Don’t say that, France will open its arms wide to **anybody **!
Provided they do at least three years in the Foreign Legion, that is. But what’s 3 little years in the worst hellholes the planet has to offer ?

I’ve been an adult for several decades now, and that question has come up at least once in each one. Of course I have hope. It’s all relative. I was recently reading about the political wranglings in the 1790s, and the 2010s don’t have much on that period. Just a bunch of friggin’ backstabbers back then. Not George Washington, but just about everyone else in government. In Ron Chernow’s bio of him, Washington had apparently envisioned his job as temporary, maybe stepping down a couple years in. But there was no one he felt comfortable handing over the reins to, so he held on, and the job visibly aged him. He finally had enough after two terms.

So, yeah I have hope. Rumors of America’s death have always been premature.

Miguel de Unamuno in 1906: “Let others invent, and us take advantage of their inventions.
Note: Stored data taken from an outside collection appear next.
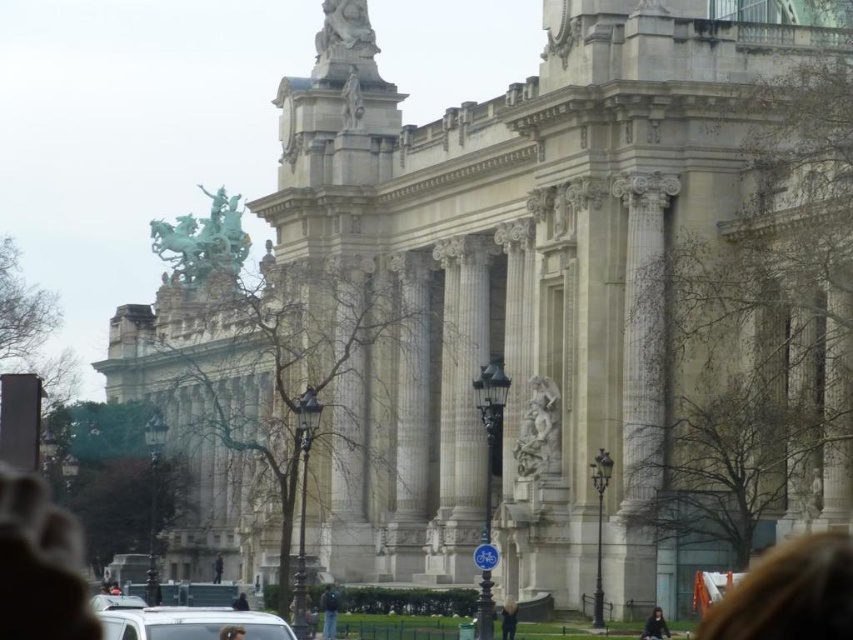 Question: From the image, what is the correct spatial relationship of white marble column at center in relation to stone statue at upper center?

Choices:
 (A) below
 (B) above

Answer: (A)

Question: Among these points, which one is nearest to the camera?

Choices:
 (A) (633, 464)
 (B) (512, 609)

Answer: (B)

Question: Based on their relative distances, which object is nearer to the dark hair at lower right?

Choices:
 (A) white marble statue at center
 (B) white marble statue at upper center
 (C) black fabric person at lower center
 (D) light brown hair at lower center

Answer: (A)

Question: Is dark hair at lower right to the left of dark blue jeans at center from the viewer's perspective?

Choices:
 (A) yes
 (B) no

Answer: (B)

Question: Is the position of white marble column at center more distant than that of dark blue jeans at center?

Choices:
 (A) yes
 (B) no

Answer: (B)

Question: Based on their relative distances, which object is farther from the white marble statue at center?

I hope and trust that you’ll be convinced, as I am, that electric lights work as well here as where they were invented.”

The notion that it’s ok for research to take place abroad so long as it benefits everybody is very different from the notion that one should never research because any research will benefit everybody; even more different from the notion that anything new is by definition suspect.

Hell, I still have hope for Russia. Of course I have hope for the US. That makes me either an optimist or an idiot. (And I’m not ruling out the latter.)